**Material provided:**
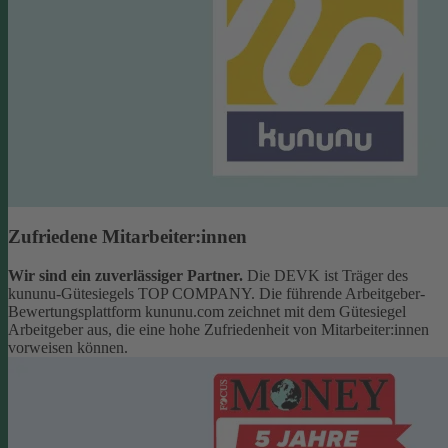
Zufriedene Mitarbeiter:innen
Wir sind ein zuverlässiger Partner.
Die DEVK ist Träger des
kununu-Gütesiegels TOP COMPANY. Die führende Arbeitgeber-
Bewertungsplattform kununu.com zeichnet mit dem Gütesiegel
Arbeitgeber aus, die eine hohe Zufriedenheit von Mitarbeiter:innen
vorweisen können.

**Task prompt:** Only the entries themselves should be output, word for word, with all pictures omitted.

**Reply to the exercise:**
Zufriedene Mitarbeiter:innen
Wir sind ein zuverlässiger Partner.
Die DEVK ist Träger des
kununu-Gütesiegels TOP COMPANY. Die führende Arbeitgeber-
Bewertungsplattform kununu.com zeichnet mit dem Gütesiegel
Arbeitgeber aus, die eine hohe Zufriedenheit von Mitarbeiter:innen
vorweisen können.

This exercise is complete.